Below are the records; print exactly the lines from the one with "Кто чаще всего скачивает новинки" through the last, both included, and leave the pictures out.
╭──
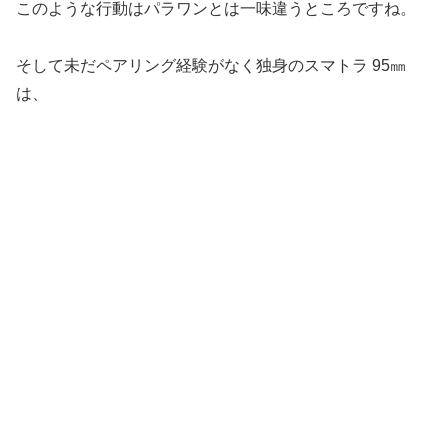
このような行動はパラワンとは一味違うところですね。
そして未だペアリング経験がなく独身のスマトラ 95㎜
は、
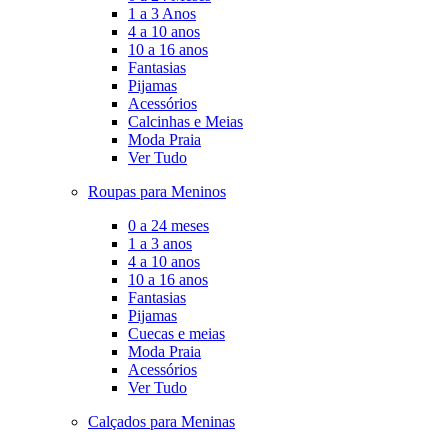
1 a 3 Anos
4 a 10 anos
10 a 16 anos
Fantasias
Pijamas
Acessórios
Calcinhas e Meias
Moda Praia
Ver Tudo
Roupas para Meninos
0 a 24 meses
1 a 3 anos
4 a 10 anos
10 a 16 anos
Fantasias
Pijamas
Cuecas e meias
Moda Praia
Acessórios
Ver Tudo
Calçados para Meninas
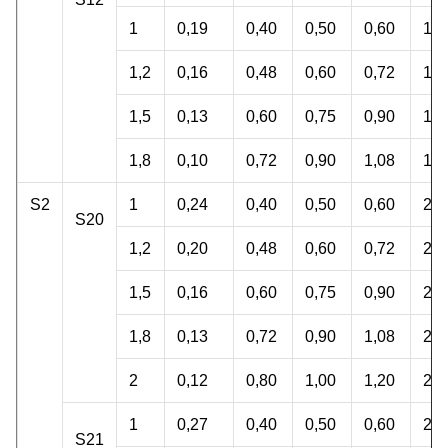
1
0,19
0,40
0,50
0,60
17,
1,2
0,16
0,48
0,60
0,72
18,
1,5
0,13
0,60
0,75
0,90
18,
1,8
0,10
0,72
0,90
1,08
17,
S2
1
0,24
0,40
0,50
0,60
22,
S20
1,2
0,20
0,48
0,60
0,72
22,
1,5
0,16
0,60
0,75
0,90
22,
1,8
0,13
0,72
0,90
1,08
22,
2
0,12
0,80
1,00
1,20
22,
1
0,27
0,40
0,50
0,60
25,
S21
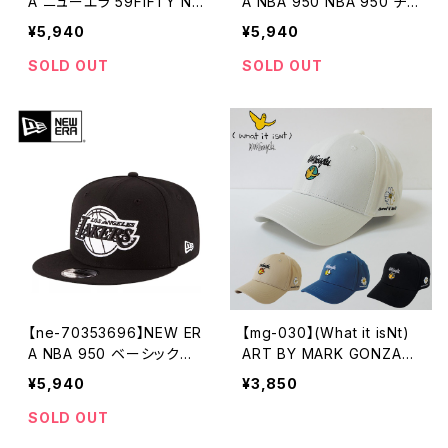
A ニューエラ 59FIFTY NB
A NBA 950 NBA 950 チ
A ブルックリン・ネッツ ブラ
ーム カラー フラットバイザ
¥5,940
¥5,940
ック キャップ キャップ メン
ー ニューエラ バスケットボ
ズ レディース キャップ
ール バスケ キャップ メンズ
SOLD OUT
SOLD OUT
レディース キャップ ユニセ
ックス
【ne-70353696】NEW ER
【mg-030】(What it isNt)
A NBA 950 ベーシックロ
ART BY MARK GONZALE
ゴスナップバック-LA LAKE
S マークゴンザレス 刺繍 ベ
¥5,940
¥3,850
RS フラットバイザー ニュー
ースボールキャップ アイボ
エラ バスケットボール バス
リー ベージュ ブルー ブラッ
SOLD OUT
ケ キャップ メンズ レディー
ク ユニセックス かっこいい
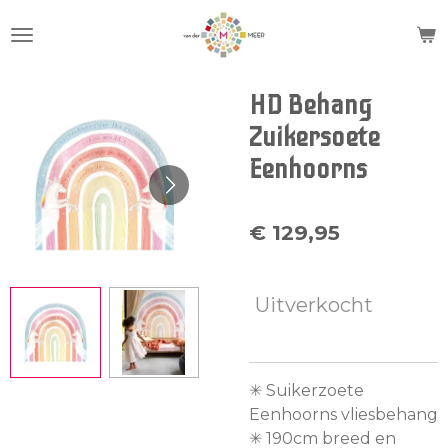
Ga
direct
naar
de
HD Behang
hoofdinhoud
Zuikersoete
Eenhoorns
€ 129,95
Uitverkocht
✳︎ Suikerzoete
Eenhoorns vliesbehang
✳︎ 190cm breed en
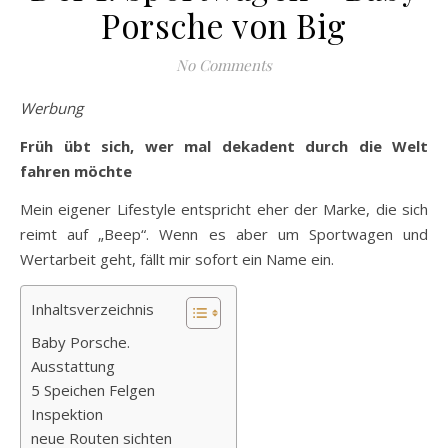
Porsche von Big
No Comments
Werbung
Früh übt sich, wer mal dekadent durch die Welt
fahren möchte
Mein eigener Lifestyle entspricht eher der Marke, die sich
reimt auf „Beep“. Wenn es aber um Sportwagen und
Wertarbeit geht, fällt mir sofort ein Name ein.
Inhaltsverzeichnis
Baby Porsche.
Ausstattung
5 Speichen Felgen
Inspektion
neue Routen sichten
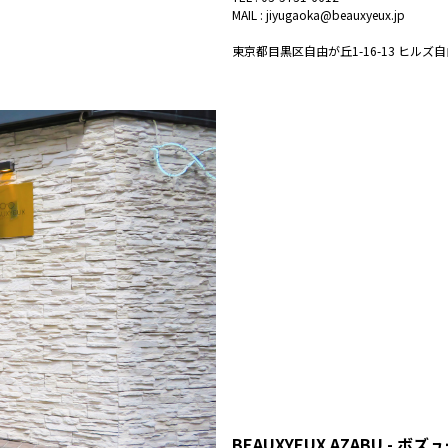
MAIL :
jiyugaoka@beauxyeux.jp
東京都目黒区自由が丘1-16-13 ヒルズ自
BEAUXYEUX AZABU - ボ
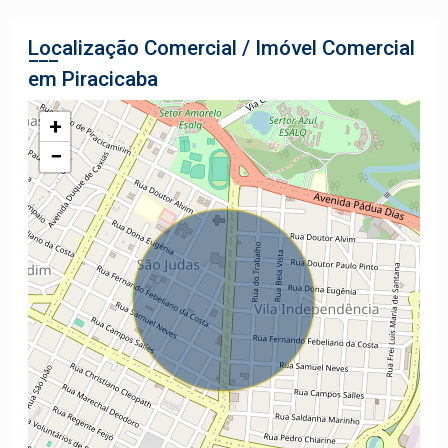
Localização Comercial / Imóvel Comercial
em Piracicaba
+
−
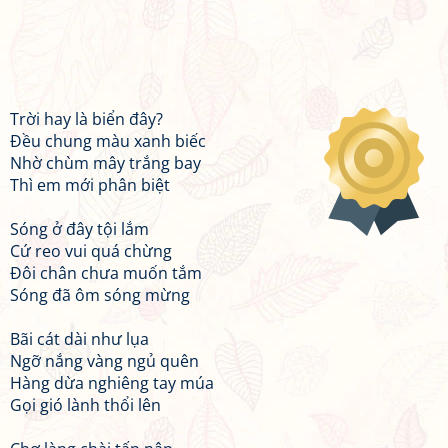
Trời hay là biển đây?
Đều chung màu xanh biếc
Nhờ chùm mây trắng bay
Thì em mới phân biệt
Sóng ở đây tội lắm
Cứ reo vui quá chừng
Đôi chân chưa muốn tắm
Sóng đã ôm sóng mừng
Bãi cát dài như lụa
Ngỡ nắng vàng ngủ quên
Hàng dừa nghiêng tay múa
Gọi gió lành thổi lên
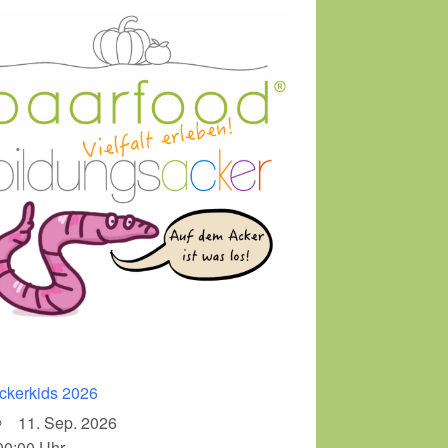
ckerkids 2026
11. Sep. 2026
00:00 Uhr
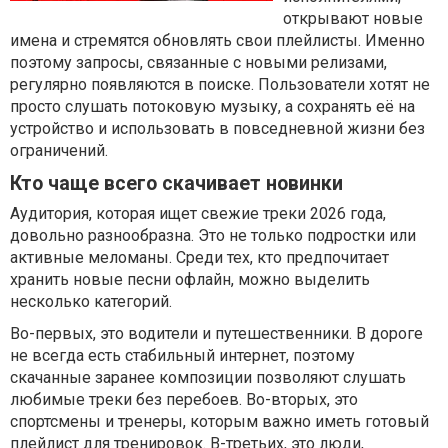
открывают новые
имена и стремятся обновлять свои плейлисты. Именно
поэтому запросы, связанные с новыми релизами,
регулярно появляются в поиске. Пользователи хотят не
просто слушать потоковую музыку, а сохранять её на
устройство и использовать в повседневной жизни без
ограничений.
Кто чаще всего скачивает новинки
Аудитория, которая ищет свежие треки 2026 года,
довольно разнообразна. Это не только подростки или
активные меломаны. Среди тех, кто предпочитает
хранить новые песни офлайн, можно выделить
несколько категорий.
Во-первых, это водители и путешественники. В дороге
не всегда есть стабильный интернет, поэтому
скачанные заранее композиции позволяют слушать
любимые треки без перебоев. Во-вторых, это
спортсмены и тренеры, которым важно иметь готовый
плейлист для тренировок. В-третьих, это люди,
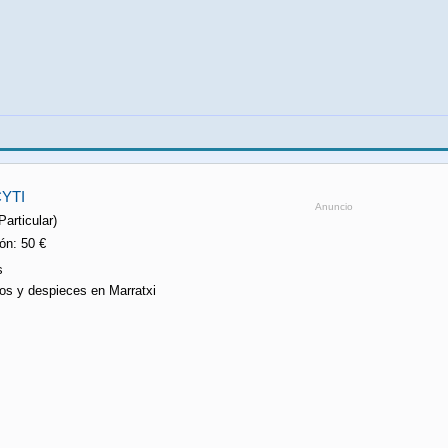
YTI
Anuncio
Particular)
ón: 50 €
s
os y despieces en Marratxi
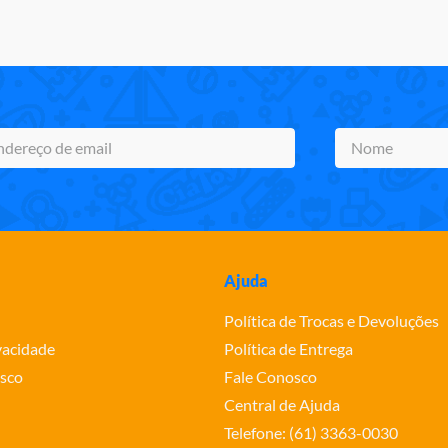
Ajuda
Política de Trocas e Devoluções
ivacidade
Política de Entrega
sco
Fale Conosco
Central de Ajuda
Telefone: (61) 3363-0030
╰──
• Expected answer:
Кто чаще всего скачивает новинки
Аудитория, которая ищет свежие треки 2026 года,
довольно разнообразна. Это не только подростки или
активные меломаны. Среди тех, кто предпочитает
хранить новые песни офлайн, можно выделить
несколько категорий.
Во-первых, это водители и путешественники. В дороге
не всегда есть стабильный интернет, поэтому
скачанные заранее композиции позволяют слушать
любимые треки без перебоев. Во-вторых, это
спортсмены и тренеры, которым важно иметь готовый
плейлист для тренировок. В-третьих, это люди,
YTI
Anuncio
Particular)
ón: 50 €
s
os y despieces en Marratxi
Ajuda
Política de Trocas e Devoluções
ivacidade
Política de Entrega
sco
Fale Conosco
Central de Ajuda
Telefone: (61) 3363-0030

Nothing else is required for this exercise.